I would feed them a pea.


----------



## Alchaeon (May 26, 2011)

Luimeril - They're so thin, though. Would it hurt them not to eat for a couple of days? I need to get a top-view of them; they look like twigs. I've only had them for two days now and I'm pretty sure no one fed them while they were at the store. 

Carzz - Would a pea help?


----------



## PewPewPew (Nov 26, 2010)

Do Not use the pea method. It is dangerous.
If they aren't bloated, then give only one pellet a day for a bit or fast for two days.


----------



## Burd (Apr 10, 2011)

Your boy especially doesn't look thin. He definitely has a healthy little belly on him that shows you've fed him. 

And are you -sure- they haven't pooped?

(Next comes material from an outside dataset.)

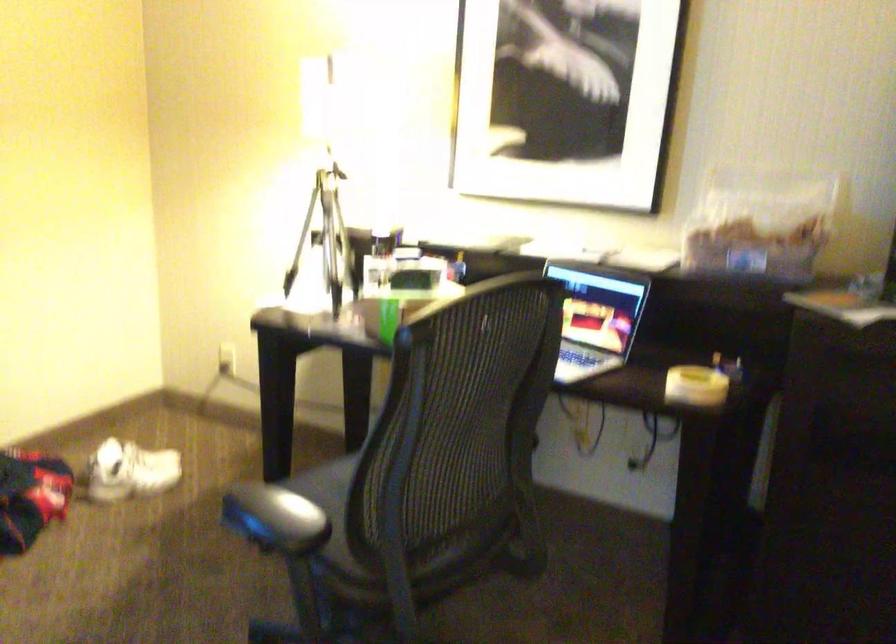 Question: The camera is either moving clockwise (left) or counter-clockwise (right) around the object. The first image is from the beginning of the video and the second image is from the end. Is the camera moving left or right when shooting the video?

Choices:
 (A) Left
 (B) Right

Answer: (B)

Surely you can't watch them all the time and betta poops can be hard to find, especially in naturally colored gravel. I hardly see any in my girl's tank and I've got 5 of them in there. I've never caught my males popping a squat.

As for the pea method, I'm going to err on the side of caution with PewPewPew. However, it's suggested a LOT on yahoo answers as a method for unblocking blocked up fishies. I don't think you've got that problem. Your boy looks like he'll be fine and hopefully your girl just needs some TLC.

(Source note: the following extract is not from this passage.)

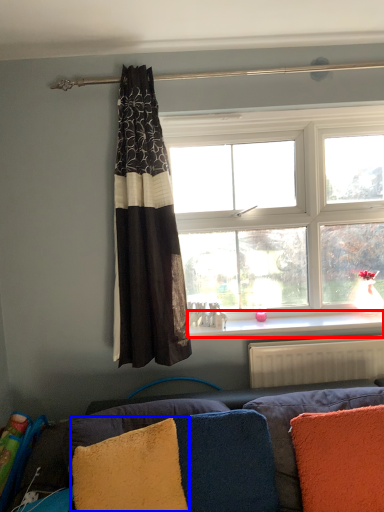 Question: Among these objects, which one is farthest to the camera, window sill (highlighted by a red box) or pillow (highlighted by a blue box)?

Choices:
 (A) window sill
 (B) pillow

Answer: (A) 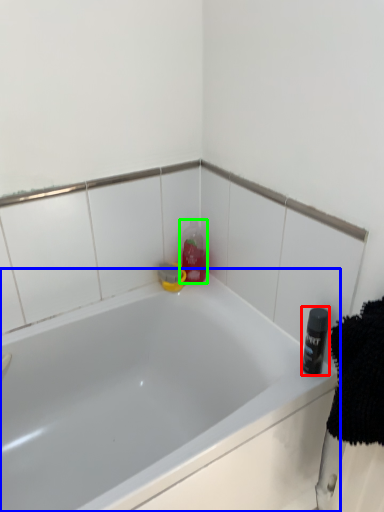 Question: Which object is positioned closest to toiletry (highlighted by a red box)? Select from bathtub (highlighted by a blue box) and cleaning product (highlighted by a green box).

I wish you luck with both of them!


----------



## newarkhiphop (Apr 22, 2011)

does the tank have a heater? very important


----------



## Tisia (Mar 15, 2011)

frozen daphnia is supposed to be a good laxative. not all stores seem to have it though, so may be a bit difficult to find. frozen and live foods in general would definitely be good for plumping them up


----------



## Ethan (Dec 3, 2010)

Tisia said:


> frozen daphnia is supposed to be a good laxative. not all stores seem to have it though, so may be a bit difficult to find. frozen and live foods in general would definitely be good for plumping them up


+1

Live daphia will help out a lot if it's availible to you!


----------



## Echo (May 18, 2011)

ohhh your petsmart is my petco.. simply a pathetic business. the last time i was in petco (they are the only place that sells the heaters i prefer), i saw that out of the 20 or so bettas 5 were floating in brown water. dead. they have the worst record of dead loss in their fish habitats that i have ever seen, and it makes me cringe just to drive by the place. the manager at my petsmart can usually be found smashing the invasive snails in their tanks or cleaning out the gravel himself (super helpful guy). he helped me bring King Louie (my first betta) back from ammonia poisoning after i rescued him from the bilge-water of a tank he was living in.
it seems to depend on the color of pellets you feed your fins, but the poo sometimes resembles a small curly-q in the gravel. mine poo a reddish brown from the mix of frozen bloodworm treat and pellet (1 pellet twice a day and 1 bloodworm once a day). i used to over-indulge because they're such monsterous beggars, until i saw Louie with a *ahem* dingleberry and Elvis with a growing gut. now i ignore their antics and stick to a strict feeding plan.. for the most part.. ;-)


----------



## metalbetta (May 17, 2010)

Oh, that poor girl looks absolutely emaciated! Good for you for picking them up. 
I wouldn't worry too much about the red on your male, it just looks like color.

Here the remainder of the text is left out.